Côté exportations céréalières, Gilles Kindelberger note que « si le taux de protéine demeure le critère clé, le sans insecticide de stockage (SIS) devient une notion de plus en plus importante pour nos clients, notamment à l’exportation, alors même que la problématique des insectes est un phénomène en expansion ». C’est du reste aussi un sujet d’importance pour Arvalis et Intercéréales. A titre d’exemple, « les États-Unis, constituant pourtant un exportateur majeur de blé, ont fait l’acquisition de 70 000 t de marchandises hexagonales SIS (soit deux bateaux) lors de la campagne commerciale 2023-2024 », selon nos confrères d’Agra Presse.

Lire aussi :  Pourquoi les exportations de blé français sont elles en berne

Investissement dans des outils de travail du grain

Du coup, Sénalia a prévu un programme d’investissements compris entre 4 et 5 M€ sur ses installations rouennaises, à valider prochainement en conseil d’administration, pour l’installation de nettoyeurs calibreurs visant à l’amélioration du travail du grain.

D’autres pistes sont explorées : devenir prestataire pour l’installation d’infrastructure dans des pays -importateurs, trouver de nouveaux débouchés géographiques ou transformer des opportunités récentes en clients récurrents, renforcer et développer des activités de logistique industrielle avec le triturateur Saipol ou encore dans le bioplastique avec Tereos/Futerro, géolocaliser des volumes de blé disponibles en fonction de leur qualité et d’un besoin donné…  

Développement de l'entreposage

L’entreprise accentue sa présence dans l’entreposage et la possibilité pour les clients de ce secteur de réaliser des activités de production et d’expédition directement à partir du site de stockage (exemple avec Comptoir & Co, spécialiste des mélanges d’épices et qui exporte à l’international).

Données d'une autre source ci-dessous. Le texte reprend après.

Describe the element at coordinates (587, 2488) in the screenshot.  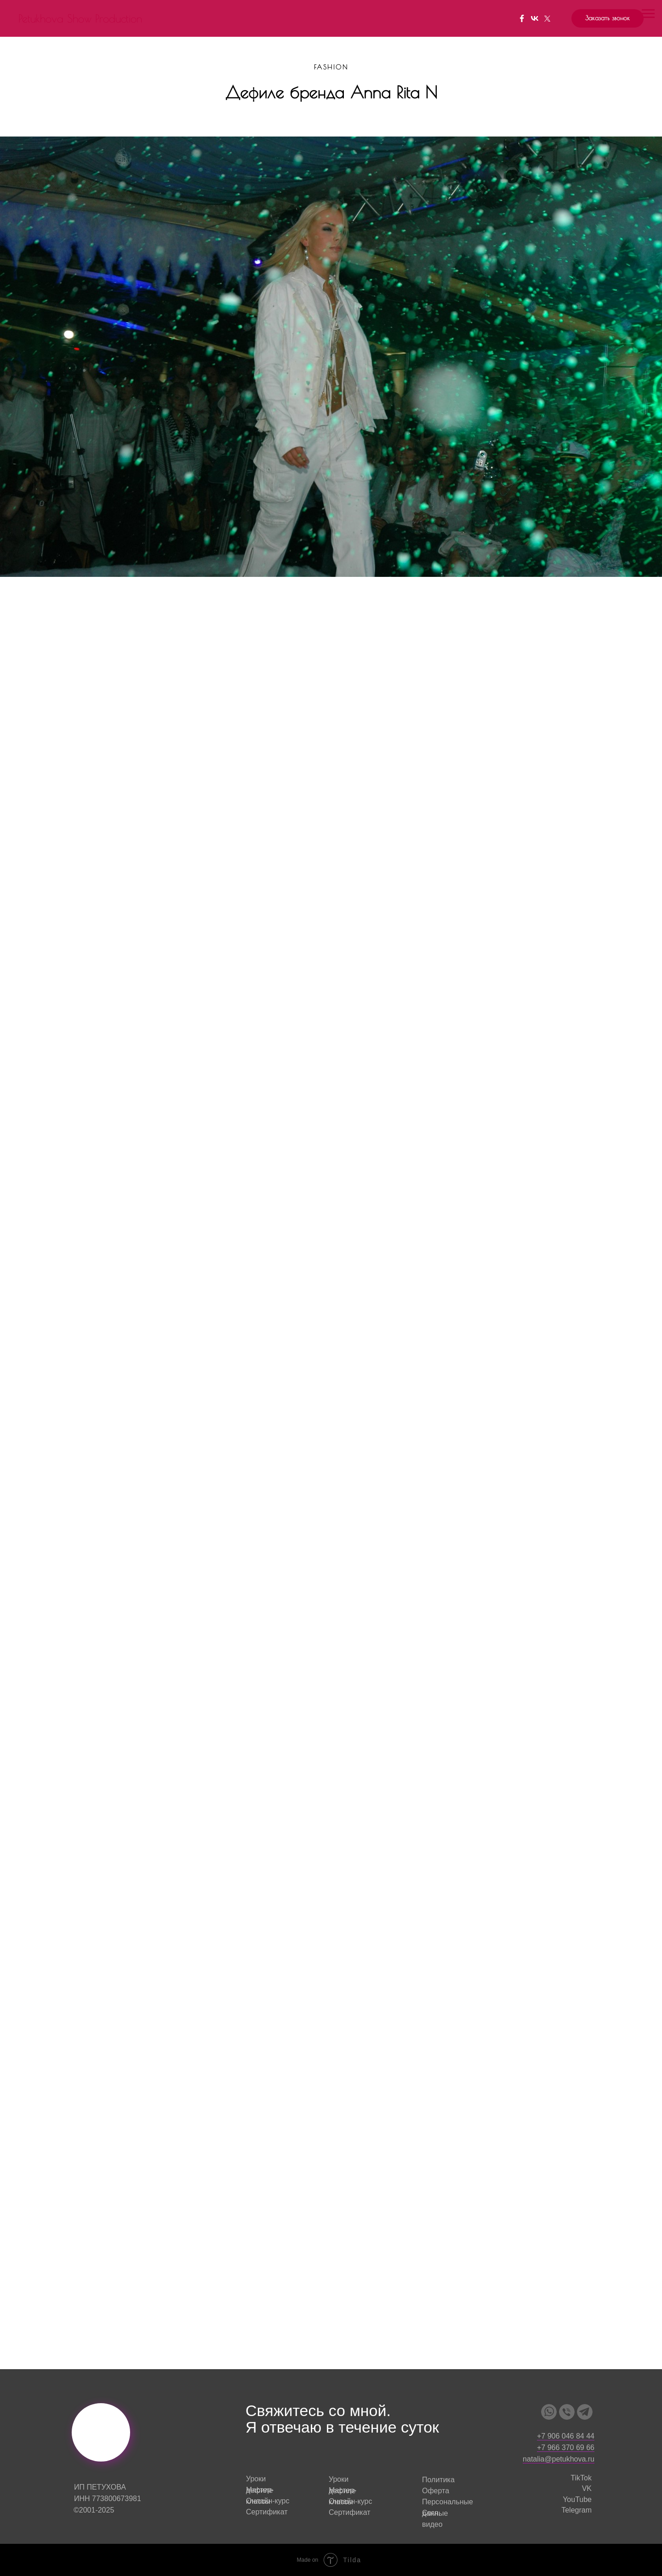
I see `VK` at that location.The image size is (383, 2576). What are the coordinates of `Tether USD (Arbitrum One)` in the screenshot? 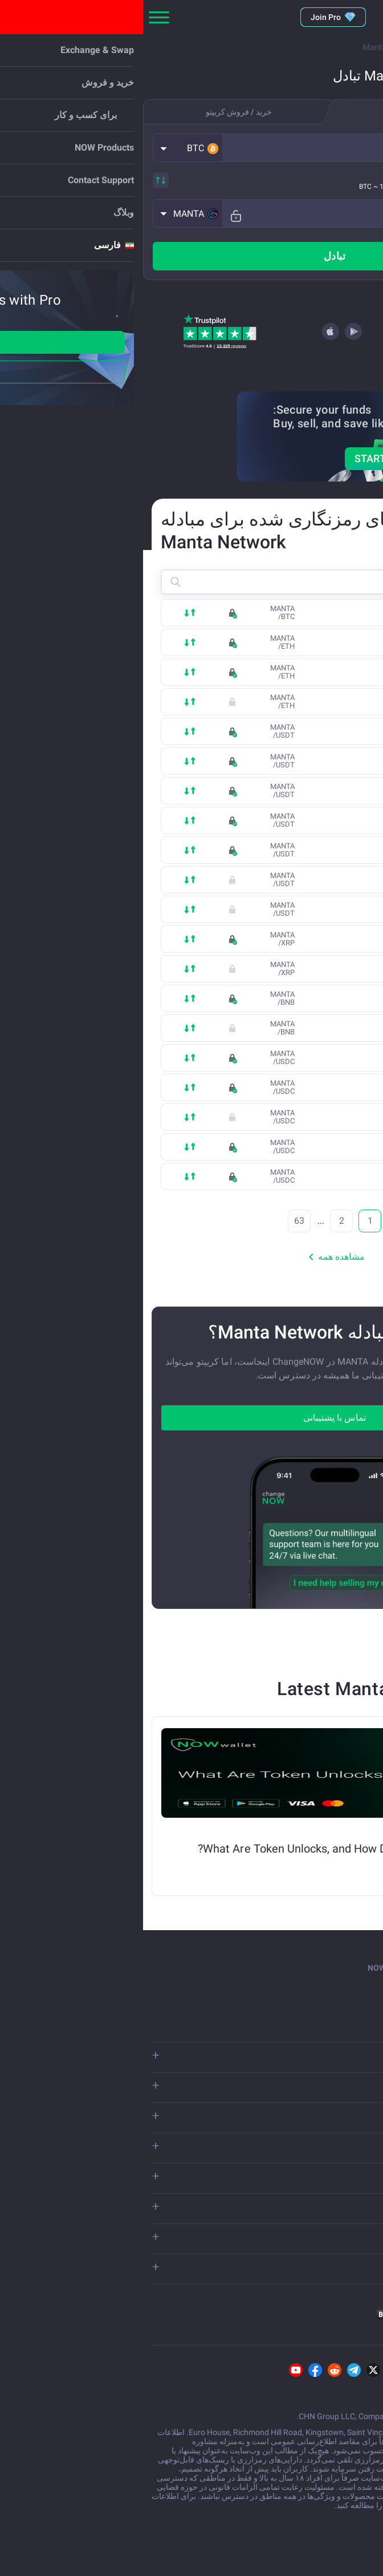 It's located at (286, 910).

Sénalia gère désormais 75 000 m2 d’entrepôts et devrait employer 250 collaborateurs à l’horizon 2027 sur cette activité.

Lire aussi : Sénalia : de faibles exportations de blé sur la première partie de campagne 2023 2024

Deux nouveaux dirigeants à la tête de Sénalia

La réunion d’information s’est terminée par des annonces individuelles : Gilles Kindelberger, actuel directeur général, a annoncé son départ pour le 30 juin 2025. Il était arrivé en 1981 dans la structure, comme « manutentionnaire de premier échelon », a-t-il affirmé avant d’ajouter : « Ma fierté professionnelle, c’est Sénalia ! ». Philippe Lestrade, ex directeur France du spécialiste mondial du transport de conteneurs MSC, lui succèdera le 3 février. 

Enfin, Didier Verbeke a officiellement été présenté comme le nouveau président de Sénalia, en remplacement de Thierry Dupont, élu président il y a dix ans.